I agreed to do a 3 tier wedding cake (1 layer real, the rest, dummies) the real layer would be 16" to serve 100 people. The idea looked good on paper until started it. The 16" pan just fits in my oven. It almost against the oven door. Do you think it will still bake evenly, or should there be more space around the pan for heat distribution? Please help
I have no idea, Id make sure I had a heating core or 2 or 3 flower nails in it and bake even strips around it and it might do ok as long as the door shuts completely. Good luck!!
My 16" only fits if I sit it on something...like a 10" turned upside down on the rack. It lifts it enough over the "stuff" that keeps it from hitting the door.
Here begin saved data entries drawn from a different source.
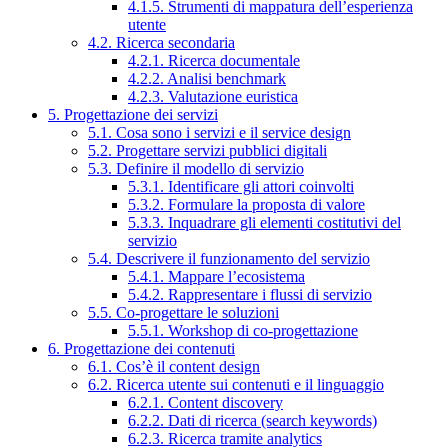
4.1.5. Strumenti di mappatura dell’esperienza
utente
4.2. Ricerca secondaria
4.2.1. Ricerca documentale
4.2.2. Analisi benchmark
4.2.3. Valutazione euristica
5. Progettazione dei servizi
5.1. Cosa sono i servizi e il service design
5.2. Progettare servizi pubblici digitali
5.3. Definire il modello di servizio
5.3.1. Identificare gli attori coinvolti
5.3.2. Formulare la proposta di valore
5.3.3. Inquadrare gli elementi costitutivi del
servizio
5.4. Descrivere il funzionamento del servizio
5.4.1. Mappare l’ecosistema
5.4.2. Rappresentare i flussi di servizio
5.5. Co-progettare le soluzioni
5.5.1. Workshop di co-progettazione
6. Progettazione dei contenuti
6.1. Cos’è il content design
6.2. Ricerca utente sui contenuti e il linguaggio
6.2.1. Content discovery
6.2.2. Dati di ricerca (search keywords)
6.2.3. Ricerca tramite analytics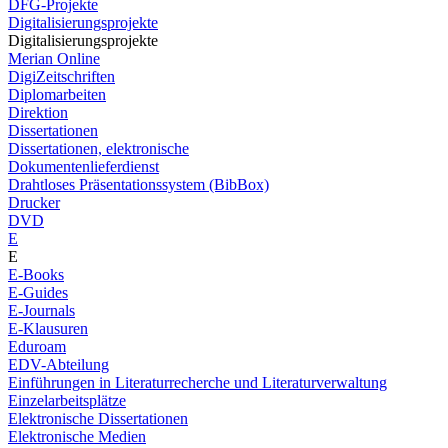
DFG-Projekte
Digitalisierungsprojekte
Digitalisierungsprojekte
Merian Online
DigiZeitschriften
Diplomarbeiten
Direktion
Dissertationen
Dissertationen, elektronische
Dokumentenlieferdienst
Drahtloses Präsentationssystem (BibBox)
Drucker
DVD
E
E
E-Books
E-Guides
E-Journals
E-Klausuren
Eduroam
EDV-Abteilung
Einführungen in Literaturrecherche und Literaturverwaltung
Einzelarbeitsplätze
Elektronische Dissertationen
Elektronische Medien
Sugarbaker, did you make your 16" layer yet? Because I tried to make 2 of them yesterday and the cake started burning and some of it was not getting done. The pan fit into the oven with just about an inch or so all the way around. The pan held a lot of batter and since it did the same thing twice I ended up wasting alot of batter. My oven is calibrated and I cook at a very low temp and nothing worked. Ended up switching to 8 - 8" square cakes to put together and make a 16" tier. A little more work, but the only thing I could think of.
Let us know how yours turned(turns) out, ok?
Pam
For future projects, you can always get those half round pans and then put them together.
I wanted to let you know that I had a change in plans - instead of making a total of 8 - 8" squares to make the 16", I tried one more 16" pound cake in my oven but modified how I did it. I put much less batter in, turned the cake pan every 30 minutes, and used 2 heating cores and 3 rose nails, and I turned my oven down to 250 deg, which for my oven would be actually 300 deg. Cake turned out just fine and I ended up doing a total of 3 thinner layers and we just finished stacking and crumb coating it. It's 4 1/4" now and still have to do fondant. Figure it will be 4 1/2" tall when all is said and done.